**MATERIALS PROVIDED**:

........

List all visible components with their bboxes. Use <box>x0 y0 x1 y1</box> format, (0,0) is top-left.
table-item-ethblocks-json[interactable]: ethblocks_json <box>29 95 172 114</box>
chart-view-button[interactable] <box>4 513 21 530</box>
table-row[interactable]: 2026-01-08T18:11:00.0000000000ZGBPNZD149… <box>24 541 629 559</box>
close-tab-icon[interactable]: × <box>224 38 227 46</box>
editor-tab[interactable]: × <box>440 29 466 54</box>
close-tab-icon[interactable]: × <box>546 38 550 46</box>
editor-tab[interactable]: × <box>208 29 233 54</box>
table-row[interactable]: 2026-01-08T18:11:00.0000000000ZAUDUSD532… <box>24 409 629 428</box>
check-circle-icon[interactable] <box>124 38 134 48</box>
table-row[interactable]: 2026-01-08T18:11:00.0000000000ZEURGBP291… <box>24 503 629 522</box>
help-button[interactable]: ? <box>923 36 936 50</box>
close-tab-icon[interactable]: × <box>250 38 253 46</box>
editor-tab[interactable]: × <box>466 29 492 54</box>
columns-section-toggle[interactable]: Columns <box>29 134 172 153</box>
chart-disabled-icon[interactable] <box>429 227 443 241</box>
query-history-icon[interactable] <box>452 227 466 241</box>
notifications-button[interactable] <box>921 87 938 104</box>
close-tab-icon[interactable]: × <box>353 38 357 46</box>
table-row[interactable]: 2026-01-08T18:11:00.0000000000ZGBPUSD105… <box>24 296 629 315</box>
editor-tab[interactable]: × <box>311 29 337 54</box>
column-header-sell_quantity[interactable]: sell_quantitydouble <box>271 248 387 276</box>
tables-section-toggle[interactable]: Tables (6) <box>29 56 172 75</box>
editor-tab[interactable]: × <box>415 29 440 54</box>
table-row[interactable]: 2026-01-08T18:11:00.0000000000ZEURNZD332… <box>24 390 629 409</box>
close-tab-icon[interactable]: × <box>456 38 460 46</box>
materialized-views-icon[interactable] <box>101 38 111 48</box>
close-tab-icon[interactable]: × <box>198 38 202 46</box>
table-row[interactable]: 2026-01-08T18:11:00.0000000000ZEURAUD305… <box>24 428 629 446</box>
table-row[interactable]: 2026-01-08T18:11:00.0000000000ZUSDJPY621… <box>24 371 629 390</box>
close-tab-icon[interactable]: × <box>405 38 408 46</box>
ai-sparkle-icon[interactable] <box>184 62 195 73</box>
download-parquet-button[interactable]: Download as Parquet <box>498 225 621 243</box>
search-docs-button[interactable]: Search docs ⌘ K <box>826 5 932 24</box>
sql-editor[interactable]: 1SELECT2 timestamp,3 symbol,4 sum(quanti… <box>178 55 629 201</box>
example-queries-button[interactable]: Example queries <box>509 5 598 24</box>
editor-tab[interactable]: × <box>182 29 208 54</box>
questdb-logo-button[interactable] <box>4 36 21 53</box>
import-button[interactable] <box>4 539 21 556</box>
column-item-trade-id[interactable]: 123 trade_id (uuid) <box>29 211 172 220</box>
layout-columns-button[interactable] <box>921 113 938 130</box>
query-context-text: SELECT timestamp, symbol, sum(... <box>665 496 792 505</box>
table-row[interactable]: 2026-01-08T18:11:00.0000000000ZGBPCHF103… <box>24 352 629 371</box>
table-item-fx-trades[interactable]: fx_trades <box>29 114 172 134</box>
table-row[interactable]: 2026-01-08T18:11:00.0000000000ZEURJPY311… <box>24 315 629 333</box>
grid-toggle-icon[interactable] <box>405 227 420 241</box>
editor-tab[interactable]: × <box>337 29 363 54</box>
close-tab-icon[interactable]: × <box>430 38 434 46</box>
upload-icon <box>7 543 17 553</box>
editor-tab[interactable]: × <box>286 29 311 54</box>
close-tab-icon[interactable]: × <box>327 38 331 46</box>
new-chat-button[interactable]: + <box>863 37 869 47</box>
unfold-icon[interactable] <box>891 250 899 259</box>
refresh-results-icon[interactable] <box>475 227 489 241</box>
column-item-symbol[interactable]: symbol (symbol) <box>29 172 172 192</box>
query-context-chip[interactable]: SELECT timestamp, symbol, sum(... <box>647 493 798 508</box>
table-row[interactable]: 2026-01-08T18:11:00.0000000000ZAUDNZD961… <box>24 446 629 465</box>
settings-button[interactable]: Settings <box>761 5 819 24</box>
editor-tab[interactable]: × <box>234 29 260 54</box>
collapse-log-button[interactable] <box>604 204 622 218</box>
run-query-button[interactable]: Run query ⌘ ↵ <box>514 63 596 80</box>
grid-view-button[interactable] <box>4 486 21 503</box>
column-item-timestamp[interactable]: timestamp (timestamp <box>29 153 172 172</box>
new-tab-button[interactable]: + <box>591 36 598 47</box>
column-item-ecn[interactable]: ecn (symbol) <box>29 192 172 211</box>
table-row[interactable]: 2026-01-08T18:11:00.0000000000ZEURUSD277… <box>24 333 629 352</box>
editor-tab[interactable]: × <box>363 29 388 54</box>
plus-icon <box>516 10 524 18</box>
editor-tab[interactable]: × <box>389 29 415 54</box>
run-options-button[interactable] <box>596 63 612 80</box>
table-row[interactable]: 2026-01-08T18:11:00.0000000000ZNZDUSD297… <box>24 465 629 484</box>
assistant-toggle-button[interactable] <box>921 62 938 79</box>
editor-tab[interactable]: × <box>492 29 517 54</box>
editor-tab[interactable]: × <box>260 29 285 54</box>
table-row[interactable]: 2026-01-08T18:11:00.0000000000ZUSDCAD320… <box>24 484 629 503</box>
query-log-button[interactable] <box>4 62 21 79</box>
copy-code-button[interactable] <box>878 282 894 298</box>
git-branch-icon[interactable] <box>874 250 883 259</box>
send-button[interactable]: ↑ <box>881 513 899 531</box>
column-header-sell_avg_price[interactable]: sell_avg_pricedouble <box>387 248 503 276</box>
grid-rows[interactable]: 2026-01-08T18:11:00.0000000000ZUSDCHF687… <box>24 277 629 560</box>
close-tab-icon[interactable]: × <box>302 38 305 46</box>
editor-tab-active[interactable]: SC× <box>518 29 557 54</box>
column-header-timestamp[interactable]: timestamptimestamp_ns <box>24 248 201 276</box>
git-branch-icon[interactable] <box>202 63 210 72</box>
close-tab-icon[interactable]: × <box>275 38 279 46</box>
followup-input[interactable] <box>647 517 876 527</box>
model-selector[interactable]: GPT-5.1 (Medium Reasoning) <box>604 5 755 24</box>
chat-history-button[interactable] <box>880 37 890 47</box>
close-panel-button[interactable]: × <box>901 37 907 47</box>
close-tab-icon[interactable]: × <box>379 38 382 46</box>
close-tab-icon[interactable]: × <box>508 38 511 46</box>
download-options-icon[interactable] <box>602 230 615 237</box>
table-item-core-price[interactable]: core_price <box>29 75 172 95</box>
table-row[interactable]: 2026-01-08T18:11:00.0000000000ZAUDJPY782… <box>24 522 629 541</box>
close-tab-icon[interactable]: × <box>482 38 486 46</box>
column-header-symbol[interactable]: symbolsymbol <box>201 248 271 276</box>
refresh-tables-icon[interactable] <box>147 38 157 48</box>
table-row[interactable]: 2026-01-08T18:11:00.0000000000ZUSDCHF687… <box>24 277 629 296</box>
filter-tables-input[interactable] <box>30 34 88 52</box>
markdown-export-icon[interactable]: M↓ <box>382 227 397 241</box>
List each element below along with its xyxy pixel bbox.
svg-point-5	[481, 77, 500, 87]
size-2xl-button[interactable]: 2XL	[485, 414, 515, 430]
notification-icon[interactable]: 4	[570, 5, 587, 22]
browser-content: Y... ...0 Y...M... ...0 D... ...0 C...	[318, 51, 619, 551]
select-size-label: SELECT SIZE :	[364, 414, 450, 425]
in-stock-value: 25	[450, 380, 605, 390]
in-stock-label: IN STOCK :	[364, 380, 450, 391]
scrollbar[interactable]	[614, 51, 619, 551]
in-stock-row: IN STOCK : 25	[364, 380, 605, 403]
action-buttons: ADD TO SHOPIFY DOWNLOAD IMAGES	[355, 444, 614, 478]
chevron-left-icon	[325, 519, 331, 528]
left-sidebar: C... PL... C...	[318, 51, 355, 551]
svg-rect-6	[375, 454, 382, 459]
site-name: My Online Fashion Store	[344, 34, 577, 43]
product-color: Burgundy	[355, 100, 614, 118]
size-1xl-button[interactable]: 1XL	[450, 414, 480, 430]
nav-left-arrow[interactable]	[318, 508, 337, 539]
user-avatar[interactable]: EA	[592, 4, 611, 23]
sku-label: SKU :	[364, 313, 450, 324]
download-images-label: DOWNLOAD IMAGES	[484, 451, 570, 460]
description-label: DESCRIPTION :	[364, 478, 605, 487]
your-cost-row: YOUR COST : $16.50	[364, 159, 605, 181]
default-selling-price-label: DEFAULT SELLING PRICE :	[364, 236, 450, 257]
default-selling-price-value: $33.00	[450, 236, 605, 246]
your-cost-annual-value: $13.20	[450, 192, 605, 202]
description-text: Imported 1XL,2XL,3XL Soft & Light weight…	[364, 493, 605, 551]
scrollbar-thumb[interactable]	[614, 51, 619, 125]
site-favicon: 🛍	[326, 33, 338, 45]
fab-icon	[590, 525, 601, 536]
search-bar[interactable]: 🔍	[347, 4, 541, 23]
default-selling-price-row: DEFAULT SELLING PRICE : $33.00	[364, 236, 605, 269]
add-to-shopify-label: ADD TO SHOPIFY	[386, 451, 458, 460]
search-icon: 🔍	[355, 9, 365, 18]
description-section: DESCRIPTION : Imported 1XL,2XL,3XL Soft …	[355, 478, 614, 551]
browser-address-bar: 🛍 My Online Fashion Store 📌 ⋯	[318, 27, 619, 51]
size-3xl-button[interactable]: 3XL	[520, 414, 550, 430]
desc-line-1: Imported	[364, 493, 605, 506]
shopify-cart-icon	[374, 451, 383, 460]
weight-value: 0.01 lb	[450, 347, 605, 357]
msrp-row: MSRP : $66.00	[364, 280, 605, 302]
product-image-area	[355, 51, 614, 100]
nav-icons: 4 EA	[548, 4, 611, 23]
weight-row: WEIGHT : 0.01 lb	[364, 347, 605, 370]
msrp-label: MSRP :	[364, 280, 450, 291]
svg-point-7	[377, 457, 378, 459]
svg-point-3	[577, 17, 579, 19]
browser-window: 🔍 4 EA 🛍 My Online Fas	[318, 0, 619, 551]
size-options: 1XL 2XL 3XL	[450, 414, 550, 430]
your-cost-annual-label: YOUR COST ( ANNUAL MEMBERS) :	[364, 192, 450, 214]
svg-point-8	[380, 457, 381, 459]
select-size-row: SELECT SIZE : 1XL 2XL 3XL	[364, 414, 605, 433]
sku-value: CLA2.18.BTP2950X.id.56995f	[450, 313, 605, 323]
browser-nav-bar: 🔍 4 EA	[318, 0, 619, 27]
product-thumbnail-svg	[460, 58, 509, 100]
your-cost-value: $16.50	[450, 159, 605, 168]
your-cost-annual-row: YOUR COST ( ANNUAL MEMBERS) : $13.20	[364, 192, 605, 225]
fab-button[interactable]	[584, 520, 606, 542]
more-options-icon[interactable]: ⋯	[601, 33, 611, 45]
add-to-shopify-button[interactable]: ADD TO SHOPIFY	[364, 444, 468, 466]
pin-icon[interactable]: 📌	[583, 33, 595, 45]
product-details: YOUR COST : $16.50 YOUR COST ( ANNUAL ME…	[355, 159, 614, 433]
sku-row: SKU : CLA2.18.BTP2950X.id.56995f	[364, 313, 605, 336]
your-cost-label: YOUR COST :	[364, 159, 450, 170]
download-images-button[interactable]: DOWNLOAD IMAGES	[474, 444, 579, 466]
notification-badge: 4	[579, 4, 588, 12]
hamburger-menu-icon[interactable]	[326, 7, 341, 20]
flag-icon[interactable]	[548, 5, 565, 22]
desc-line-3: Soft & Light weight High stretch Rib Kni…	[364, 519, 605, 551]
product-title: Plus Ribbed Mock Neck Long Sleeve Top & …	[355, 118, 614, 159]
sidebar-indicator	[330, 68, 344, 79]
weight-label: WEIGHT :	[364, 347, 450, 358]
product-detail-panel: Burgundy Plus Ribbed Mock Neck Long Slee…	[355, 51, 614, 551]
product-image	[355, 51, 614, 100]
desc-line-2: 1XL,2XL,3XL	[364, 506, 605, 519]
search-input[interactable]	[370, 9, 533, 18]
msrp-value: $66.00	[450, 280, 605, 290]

........

Would you copy every line of the entries in which "Store" appears?

**TASK SOLUTION**:
site-name: My Online Fashion Store	[344, 34, 577, 43]
browser-address-bar: 🛍 My Online Fashion Store 📌 ⋯	[318, 27, 619, 51]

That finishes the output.